## Activity
Repeat the listing below exactly. Pictures do not belong in the copy.
____ Exercise data
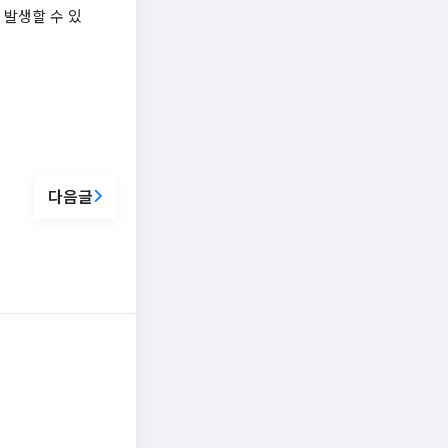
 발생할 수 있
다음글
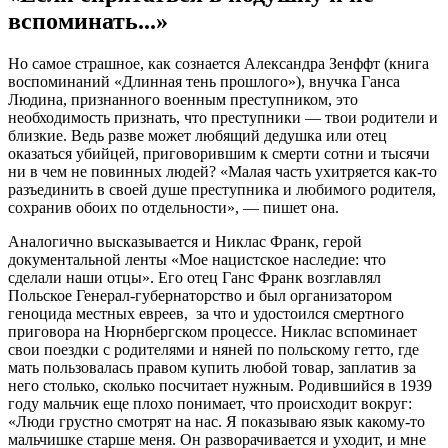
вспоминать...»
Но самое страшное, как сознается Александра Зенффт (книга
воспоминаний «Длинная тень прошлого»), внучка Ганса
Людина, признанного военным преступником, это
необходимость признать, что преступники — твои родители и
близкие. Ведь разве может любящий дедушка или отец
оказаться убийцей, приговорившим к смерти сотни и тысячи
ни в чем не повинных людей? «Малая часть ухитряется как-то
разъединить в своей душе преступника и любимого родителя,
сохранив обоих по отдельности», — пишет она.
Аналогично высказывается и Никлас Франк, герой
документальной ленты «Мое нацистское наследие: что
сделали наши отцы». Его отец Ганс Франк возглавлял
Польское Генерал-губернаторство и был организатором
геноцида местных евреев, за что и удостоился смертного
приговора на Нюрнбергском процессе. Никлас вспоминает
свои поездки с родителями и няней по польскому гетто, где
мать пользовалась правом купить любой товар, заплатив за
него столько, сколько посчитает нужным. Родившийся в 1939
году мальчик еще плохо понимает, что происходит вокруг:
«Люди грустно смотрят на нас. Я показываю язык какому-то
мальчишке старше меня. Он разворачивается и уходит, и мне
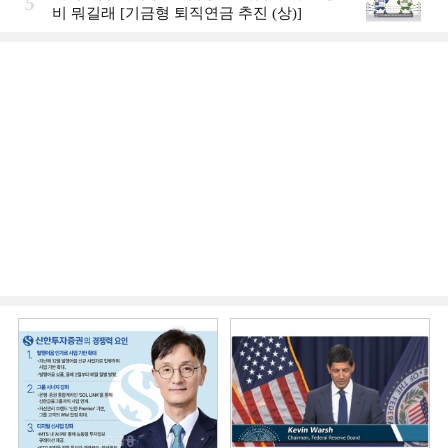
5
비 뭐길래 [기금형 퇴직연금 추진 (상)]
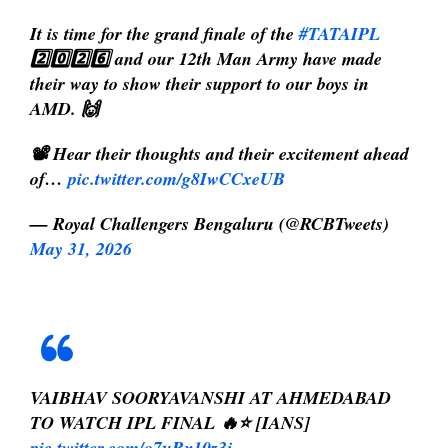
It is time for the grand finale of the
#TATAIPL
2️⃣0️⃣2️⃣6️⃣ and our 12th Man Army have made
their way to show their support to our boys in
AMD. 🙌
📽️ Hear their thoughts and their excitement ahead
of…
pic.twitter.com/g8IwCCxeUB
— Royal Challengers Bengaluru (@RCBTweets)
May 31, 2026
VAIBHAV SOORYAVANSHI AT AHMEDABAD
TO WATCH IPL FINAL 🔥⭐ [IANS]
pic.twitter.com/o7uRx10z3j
________
## Solution to this problem
 발생할 수 있
다음글
вспоминать...»
Но самое страшное, как сознается Александра Зенффт (книга
воспоминаний «Длинная тень прошлого»), внучка Ганса
Людина, признанного военным преступником, это
необходимость признать, что преступники — твои родители и
близкие. Ведь разве может любящий дедушка или отец
оказаться убийцей, приговорившим к смерти сотни и тысячи
ни в чем не повинных людей? «Малая часть ухитряется как-то
разъединить в своей душе преступника и любимого родителя,
сохранив обоих по отдельности», — пишет она.
Аналогично высказывается и Никлас Франк, герой
документальной ленты «Мое нацистское наследие: что
сделали наши отцы». Его отец Ганс Франк возглавлял
Польское Генерал-губернаторство и был организатором
геноцида местных евреев, за что и удостоился смертного
приговора на Нюрнбергском процессе. Никлас вспоминает
свои поездки с родителями и няней по польскому гетто, где
мать пользовалась правом купить любой товар, заплатив за
него столько, сколько посчитает нужным. Родившийся в 1939
году мальчик еще плохо понимает, что происходит вокруг:
«Люди грустно смотрят на нас. Я показываю язык какому-то
мальчишке старше меня. Он разворачивается и уходит, и мне
5
비 뭐길래 [기금형 퇴직연금 추진 (상)]
It is time for the grand finale of the
#TATAIPL
2️⃣0️⃣2️⃣6️⃣ and our 12th Man Army have made
their way to show their support to our boys in
AMD. 🙌
📽️ Hear their thoughts and their excitement ahead
of…
pic.twitter.com/g8IwCCxeUB
— Royal Challengers Bengaluru (@RCBTweets)
May 31, 2026
VAIBHAV SOORYAVANSHI AT AHMEDABAD
TO WATCH IPL FINAL 🔥⭐ [IANS]
pic.twitter.com/o7uRx10z3j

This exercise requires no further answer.